日本人はほんとうに無神論者か?

ハインリッヒ・シュリーマンは、もちろんトロイア遺跡を発掘した一代の冒険家。
 
このシュリーマンがその6年前に日本を訪れた時の記録が『シュリーマン旅行記 清国・日本』講談社学術文庫(講談社、2008年)。
ここでは君主がすべてであり、労働者階級は無である。にもかかわらず、この国には平和、行き渡った満足感、豊かさ、完璧な秩序、そして世界のどの国にもましてよく耕された土地が見られる。
キリシタンが第六番目の階級に位置づけられる。彼らは十七世紀中ごろキリスト教に帰依し、1684年に虐殺された日本人の子孫である。…彼らはひどく軽蔑され、さらに穢れた者と見なされて、江戸の市中から隔離された一画に住まわされている。
…教育はヨーロッパの文明国家以上に行き渡っている。
…もし文明という言葉が、…心の最も高邁な憧憬と知性の最も高貴な理解力をかきたてるために、また迷信を打破し、寛容の精神を植えつけるために、…キリスト教が理解しているような意味での宗教の中にある最も重要なことを広め、定着させることを意味するならば、確かに、日本国民は少しも文明化されていないと言わざるを得ない。

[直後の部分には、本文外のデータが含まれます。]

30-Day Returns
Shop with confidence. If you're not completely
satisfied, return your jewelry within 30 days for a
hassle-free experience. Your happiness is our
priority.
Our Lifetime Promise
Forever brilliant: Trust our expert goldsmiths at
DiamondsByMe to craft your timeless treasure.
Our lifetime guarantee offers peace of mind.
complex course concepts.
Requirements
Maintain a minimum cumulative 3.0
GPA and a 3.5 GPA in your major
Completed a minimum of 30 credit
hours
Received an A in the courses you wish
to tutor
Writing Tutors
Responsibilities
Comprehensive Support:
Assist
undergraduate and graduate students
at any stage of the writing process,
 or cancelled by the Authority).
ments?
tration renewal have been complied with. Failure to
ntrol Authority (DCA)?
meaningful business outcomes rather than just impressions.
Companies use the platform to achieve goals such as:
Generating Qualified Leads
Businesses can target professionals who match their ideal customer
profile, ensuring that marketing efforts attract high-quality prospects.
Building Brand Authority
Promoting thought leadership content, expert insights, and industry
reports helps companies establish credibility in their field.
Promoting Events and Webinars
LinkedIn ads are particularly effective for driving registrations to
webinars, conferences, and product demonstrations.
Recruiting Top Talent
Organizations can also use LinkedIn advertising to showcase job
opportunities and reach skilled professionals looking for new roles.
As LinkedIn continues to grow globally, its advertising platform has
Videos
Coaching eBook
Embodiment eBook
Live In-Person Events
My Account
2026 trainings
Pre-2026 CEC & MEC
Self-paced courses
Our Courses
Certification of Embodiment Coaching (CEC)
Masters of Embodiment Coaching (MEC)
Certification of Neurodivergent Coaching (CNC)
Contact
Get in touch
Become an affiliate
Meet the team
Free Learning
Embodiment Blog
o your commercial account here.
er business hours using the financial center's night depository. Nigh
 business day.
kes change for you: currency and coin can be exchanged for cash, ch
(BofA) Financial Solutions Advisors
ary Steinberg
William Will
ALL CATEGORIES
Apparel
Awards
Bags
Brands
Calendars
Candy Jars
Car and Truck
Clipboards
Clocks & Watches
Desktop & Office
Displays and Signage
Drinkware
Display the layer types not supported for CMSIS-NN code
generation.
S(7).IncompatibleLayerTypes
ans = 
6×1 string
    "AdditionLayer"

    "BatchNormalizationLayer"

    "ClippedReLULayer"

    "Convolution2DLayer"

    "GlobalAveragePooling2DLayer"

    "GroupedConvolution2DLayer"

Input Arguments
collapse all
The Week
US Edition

…民衆の精神的な憧憬を最小限に押さえつけているに違いない理由がある。
それは第一に、民衆の自由な活力を妨げ、むしろ抹殺する封建体制の抑圧的な傾向があげられる。…実際、密告は、この政府のもっとも強力な武器である。
…こうした諜報機関が、人々の間に不信感を植えつけ、真実と正直さの発現を不可能にしている。
 
わずか1カ月の滞在とは思えない、鋭い観察である。
大名たちは、外国人と日本人が接触し関係をもつ機会が増えれば増えるほど、日本人の知的道徳的な進歩が促され、根本的な改革が求められる、そうなれば自分たちがこれまで汲々として守ってきた封建的支配がまっ先に崩れるだろうと。…
 
このシュリーマンの日本観と、現代の日本ウォッチャーとして署名なカレル・ヴァン・ウォルフレンが『日本/権力構造の謎』で提示した日本観とはほとんど同じである。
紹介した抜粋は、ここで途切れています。